Beryl Dean MBE (2 August 1911 – 2001) was a British embroiderer. She was known for rejecting the traditional Victorian designs and for creating her own contemporary embroidery designs.

==Life==
Dean was born in Bromley in 1911. Her mother, Marion, was a natural artist and her father was a share dealer. She gained her skills at the Royal School of Needlework. She graduated in 1932 and went on to study dress design and leatherwork at Bromley School of Art. Her early promise was recognised in 1935 when the Royal College of Art gave her a Royal Exhibition.

In 1946 she left the Eastbourne School of Art, where she was lecturer for seven years, to join King's College, Newcastle upon Tyne. In response to concern that textile skills were diminishing, Dean helped the Needlework Development Scheme who were trying to re-energise needlework teaching in schools.

Dean rejected the traditional Victorian designs used in religious embroidery and sought to create her own contemporary designs.
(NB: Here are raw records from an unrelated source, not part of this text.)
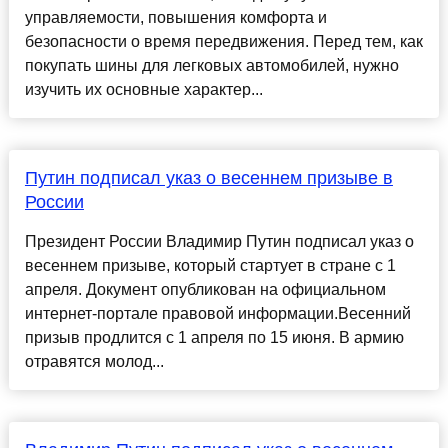
управляемости, повышения комфорта и
безопасности о время передвижения. Перед тем, как
покупать шины для легковых автомобилей, нужно
изучить их основные характер...
Путин подписал указ о весеннем призыве в
России
Президент России Владимир Путин подписал указ о
весеннем призыве, который стартует в стране с 1
апреля. Документ опубликован на официальном
интернет-портале правовой информации.Весенний
призыв продлится с 1 апреля по 15 июня. В армию
отравятся молод...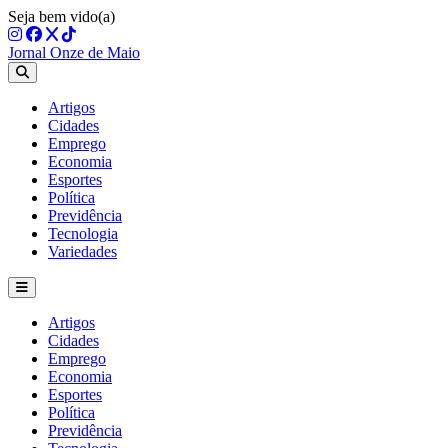
Seja bem vido(a)
Jornal Onze de Maio
Artigos
Cidades
Emprego
Economia
Esportes
Política
Previdência
Tecnologia
Variedades
Artigos
Cidades
Emprego
Economia
Esportes
Política
Previdência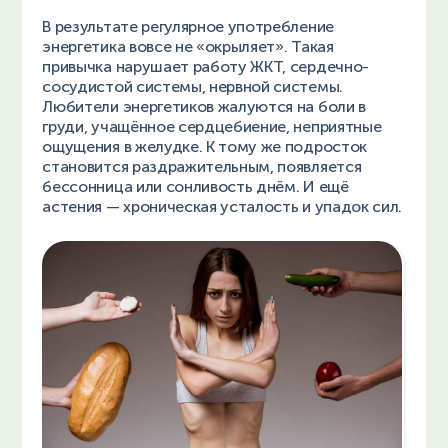
В результате регулярное употребление
энергетика вовсе не «окрыляет». Такая
привычка нарушает работу ЖКТ, сердечно-
сосудистой системы, нервной системы.
Любители энергетиков жалуются на боли в
груди, учащённое сердцебиение, неприятные
ощущения в желудке. К тому же подросток
становится раздражительным, появляется
бессонница или сонливость днём. И ещё
астения — хроническая усталость и упадок сил.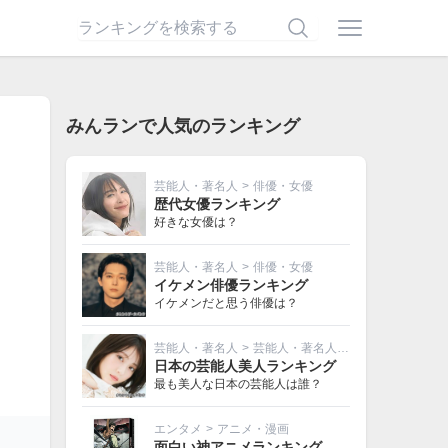
みんランで人気のランキング
芸能人・著名人
>
俳優・女優
歴代女優ランキング
好きな女優は？
芸能人・著名人
>
俳優・女優
イケメン俳優ランキング
イケメンだと思う俳優は？
芸能人・著名人
>
芸能人・著名人その他
日本の芸能人美人ランキング
最も美人な日本の芸能人は誰？
エンタメ
>
アニメ・漫画
面白い神アニメランキング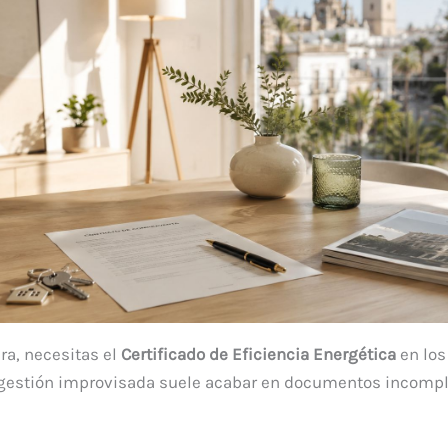
era, necesitas el
Certificado de Eficiencia Energética
en los
na gestión improvisada suele acabar en documentos incompl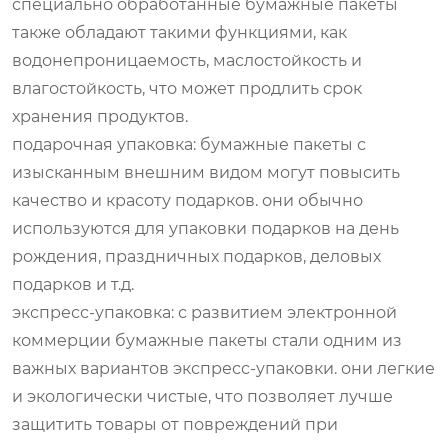
специально обработанные бумажные пакеты
также обладают такими функциями, как
водонепроницаемость, маслостойкость и
влагостойкость, что может продлить срок
хранения продуктов.
подарочная упаковка: бумажные пакеты с
изысканным внешним видом могут повысить
качество и красоту подарков. они обычно
используются для упаковки подарков на день
рождения, праздничных подарков, деловых
подарков и т.д.
экспресс-упаковка: с развитием электронной
коммерции бумажные пакеты стали одним из
важных вариантов экспресс-упаковки. они легкие
и экологически чистые, что позволяет лучше
защитить товары от повреждений при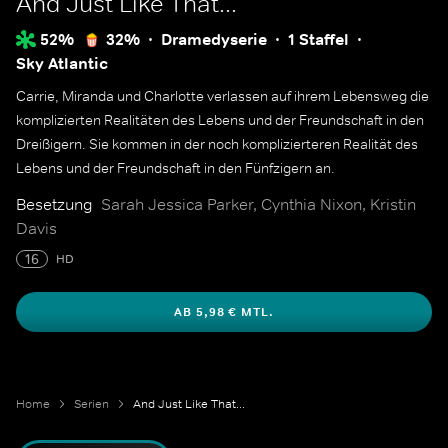
And Just Like That...
52%
32%
Dramedyserie
1 Staffel
Sky Atlantic
Carrie, Miranda und Charlotte verlassen auf ihrem Lebensweg die
komplizierten Realitäten des Lebens und der Freundschaft in den
Dreißigern. Sie kommen in der noch komplizierteren Realität des
Lebens und der Freundschaft in den Fünfzigern an.
Besetzung
Sarah Jessica Parker, Cynthia Nixon, Kristin
Davis
16
HD
AB 5,98 € MTL.
Home
Serien
And Just Like That...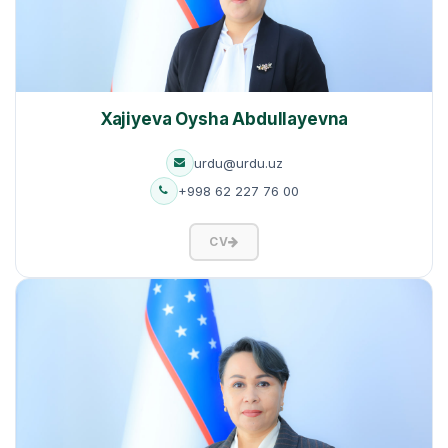
Xajiyeva Oysha Abdullayevna
urdu@urdu.uz
+998 62 227 76 00
CV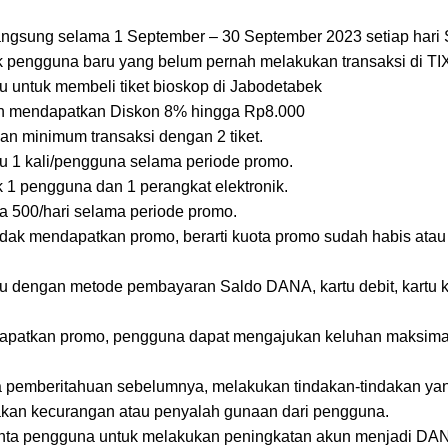
angsung selama 1 September – 30 September 2023 setiap hari
k pengguna baru yang belum pernah melakukan transaksi di TI
 untuk membeli tiket bioskop di Jabodetabek
n mendapatkan Diskon 8% hingga Rp8.000
n minimum transaksi dengan 2 tiket.
u 1 kali/pengguna selama periode promo.
 1 pengguna dan 1 perangkat elektronik.
a 500/hari selama periode promo.
dak mendapatkan promo, berarti kuota promo sudah habis atau
 dengan metode pembayaran Saldo DANA, kartu debit, kartu kred
apatkan promo, pengguna dapat mengajukan keluhan maksimal 7
a pemberitahuan sebelumnya, melakukan tindakan-tindakan yan
akan kecurangan atau penyalah gunaan dari pengguna.
nta pengguna untuk melakukan peningkatan akun menjadi DA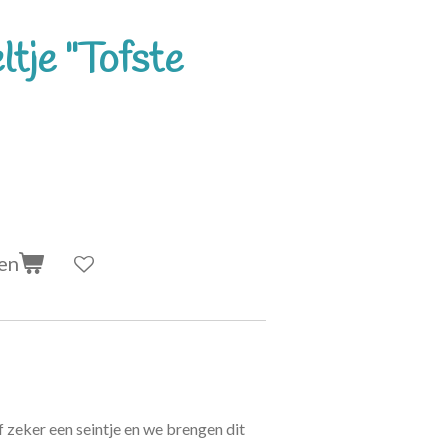
ltje "Tofste
en
zeker een seintje en we brengen dit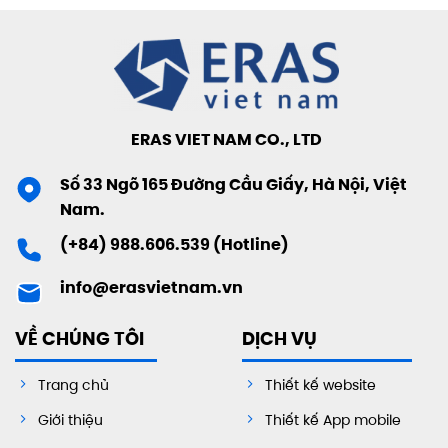
ERAS VIET NAM CO., LTD
Số 33 Ngõ 165 Đường Cầu Giấy, Hà Nội, Việt
Nam.
(+84) 988.606.539 (Hotline)
info@erasvietnam.vn
VỀ CHÚNG TÔI
DỊCH VỤ
Trang chủ
Thiết kế website
Giới thiệu
Thiết kế App mobile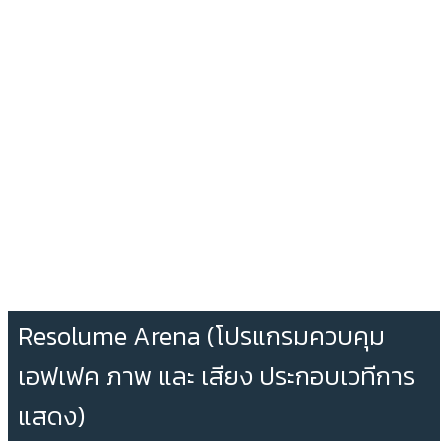
Resolume Arena (โปรแกรมควบคุม
เอฟเฟค ภาพ และ เสียง ประกอบเวทีการ
แสดง)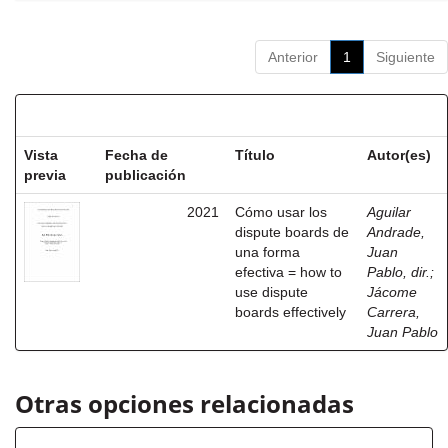
Anterior
1
Siguiente
Resultados por ítem:
Vista
Fecha de
Título
Autor(es)
previa
publicación
2021
Cómo usar los
Aguilar
dispute boards de
Andrade,
una forma
Juan
efectiva = how to
Pablo, dir.
;
use dispute
Jácome
boards effectively
Carrera,
Juan Pablo
Otras opciones relacionadas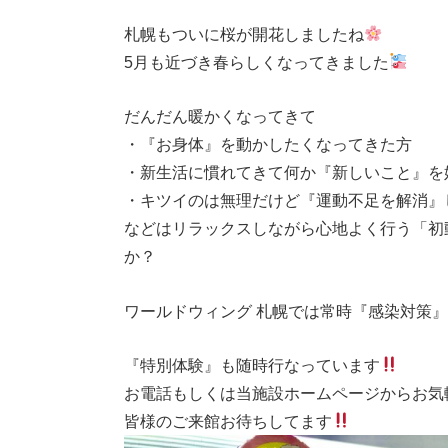
札幌もついに桜が開花しましたね
5月も近づき春らしくなってきました
だんだん暖かくなってきて
・『お身体』を動かしたくなってきた方
・新生活に慣れてきて何か『新しいこと』を
・キツイのは無理だけど『運動不足を解消』
などはリラックスしながら心地よく行う「初
か？
ワールドウィング 札幌では常時『感染対策
『特別体験』も随時行なっています
お電話もしくは当施設ホームページからお気
皆様のご来館お待ちしてます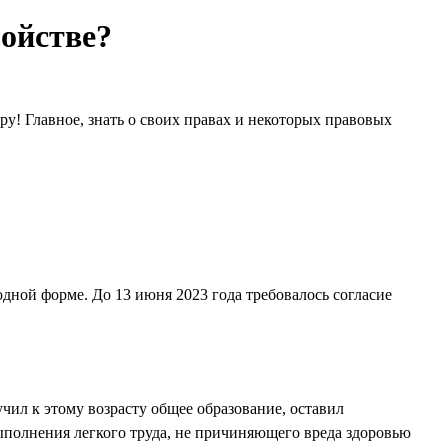
ройстве?
ру! Главное, знать о своих правах и некоторых правовых
дной форме. До 13 июня 2023 года требовалось согласие
чил к этому возрасту общее образование, оставил
ыполнения легкого труда, не причиняющего вреда здоровью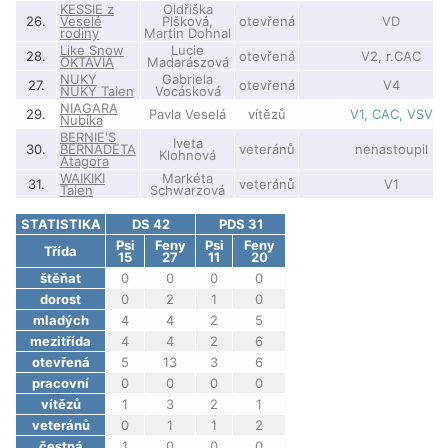
KESSIE z
Oldřiška
26.
Veselé
Plšková,
otevřená
VD
rodiny
Martin Dohnal
Like Snow
Lucie
28.
otevřená
V2, r.CAC
OKTAVIA
Madarászová
NUKY
Gabriela
27.
otevřená
V4
NUKY Taien
Vocásková
NIAGARA
29.
Pavla Veselá
vítězů
V1, CAC, VSV
Nubika
BERNIE'S
Iveta
30.
BERNADETA
veteránů
nenastoupil
Klohnová
Atagora
WAIKIKI
Markéta
31.
veteránů
V1
Taien
Schwarzová
STATISTIKA
DS 42
PDS 31
Psi
Feny
Psi
Feny
Třída
15
27
11
20
štěňat
0
0
0
0
dorost
0
2
1
0
mladých
4
4
2
5
mezitřída
4
4
2
6
otevřená
5
13
3
6
pracovní
0
0
0
0
vítězů
1
3
2
1
veteránů
0
1
1
2
čestná
1
0
0
0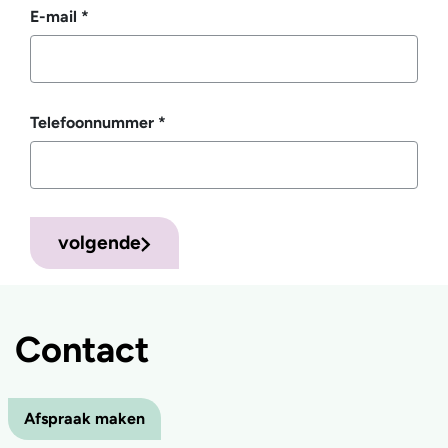
E-mail
*
Telefoonnummer
*
volgende
Contact
Afspraak maken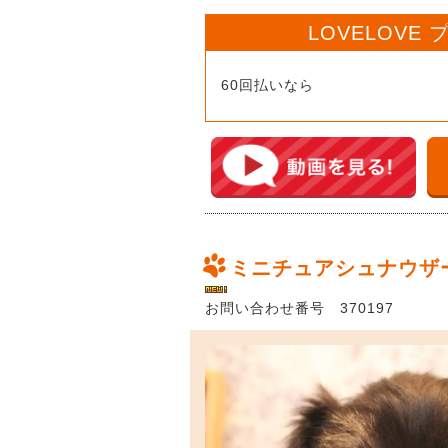
LOVELOVE
60回払いなら
ミニチュアシュナウザ
お問い合わせ番号 370197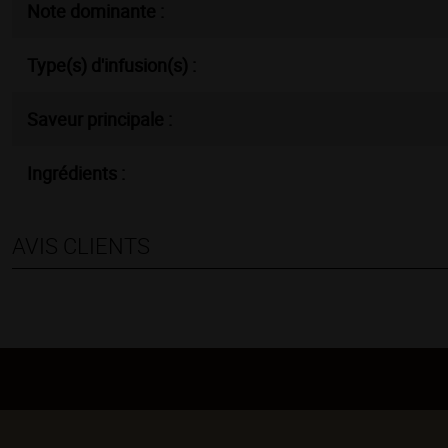
Note dominante :
Type(s) d'infusion(s) :
Saveur principale :
Ingrédients :
AVIS CLIENTS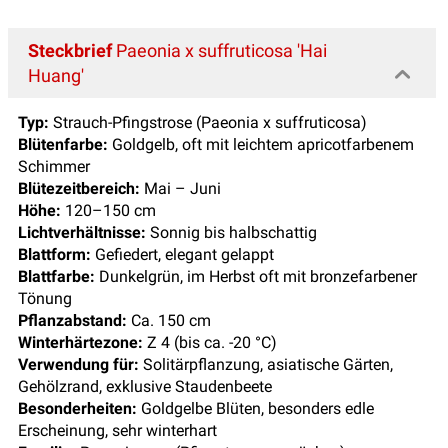
Steckbrief
Paeonia x suffruticosa 'Hai
Huang'
Typ:
Strauch-Pfingstrose (Paeonia x suffruticosa)
Blütenfarbe:
Goldgelb, oft mit leichtem apricotfarbenem
Schimmer
Blütezeitbereich:
Mai – Juni
Höhe:
120–150 cm
Lichtverhältnisse:
Sonnig bis halbschattig
Blattform:
Gefiedert, elegant gelappt
Blattfarbe:
Dunkelgrün, im Herbst oft mit bronzefarbener
Tönung
Pflanzabstand:
Ca. 150 cm
Winterhärtezone:
Z 4 (bis ca. -20 °C)
Verwendung für:
Solitärpflanzung, asiatische Gärten,
Gehölzrand, exklusive Staudenbeete
Besonderheiten:
Goldgelbe Blüten, besonders edle
Erscheinung, sehr winterhart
In the 1950s she took on commissions from Guildford and Chelmsford Cathedrals, King's Lynn Minster, St Martin's Church, Dorking, and St Giles' in Northbrook, Illinois.

In 1958 she published her book "Ecclesiastical Embroidery" and lectures on the subject in Britain and America. In 1968 she established new interest in the subject when she helped curate an exhibition at St Paul's Cathedral, and groups of people interested in contemporary ecclesiastical embroidery formed in Britain.

In 1969, with funding that included the descendants of the Knights of the Garter, Dean set out on a five-year task to create five embroidered panels to hang in the Rutland chantry of St George's Chapel at Windsor Castle. The five panels represent the annunciation, the visitation, the adoration of the magi, the temptation of Christ in the wilderness, and the miracle at Cana. Only one of the panels is normally on display to the public.

Dean designed a cope for the Silver Jubilee of Elizabeth II in 1977, depicting churches in the diocese of London including St. Paul's Cathedral. This was worn by the Bishop of London at the jubilee celebrations.

Dean died on 27 March 2001. Her 1984 piece "Head of Christ" is in the Victoria and Albert Museum. The embroidery, which uses a difficult technique, was inspired not by a commission, but by Dean's imperative to give good use to some remaining skeins of Japanese gold thread.

==Selected publication==

- Ecclesiastical Embroidery (1958)

- Church Needlework (1961)
- Ideas for Church Embroidery (1968)
- Creative Applique (1970)
- Embroidery for Religion and Ceremonial (1981).